#### [Task]
Copy word for word the line containing "Thermoskan van roestvrij" together with all lines following it to the end of the listing below, without the pictures.

#### [The input]
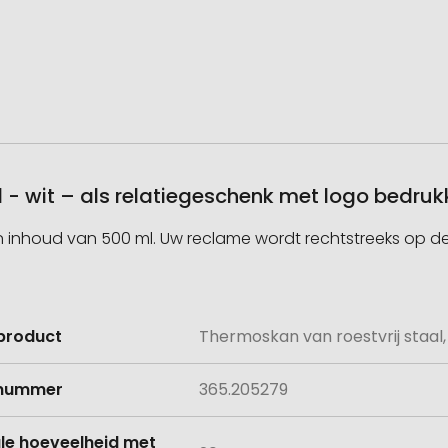
 - wit – als relatiegeschenk met logo bedru
n inhoud van 500 ml. Uw reclame wordt rechtstreeks op de
product
Thermoskan van roestvrij staal,
e
lnummer
365.205279
le hoeveelheid met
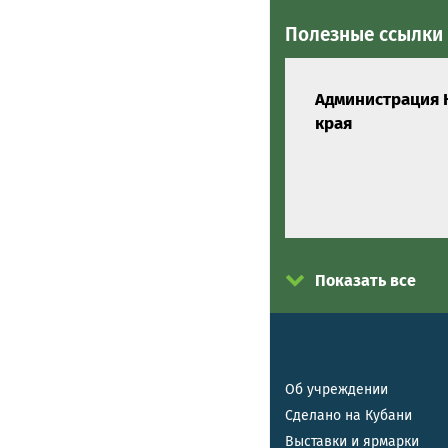
Полезные ссылки
Администрация 
края
Показать все
Об учреждении
Сделано на Кубани
Выставки и ярмарки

#### [Your response]
Thermoskan van roestvrij staal,
e
lnummer
365.205279
le hoeveelheid met
Полезные ссылки
Администрация 
края
Показать все
Об учреждении
Сделано на Кубани
Выставки и ярмарки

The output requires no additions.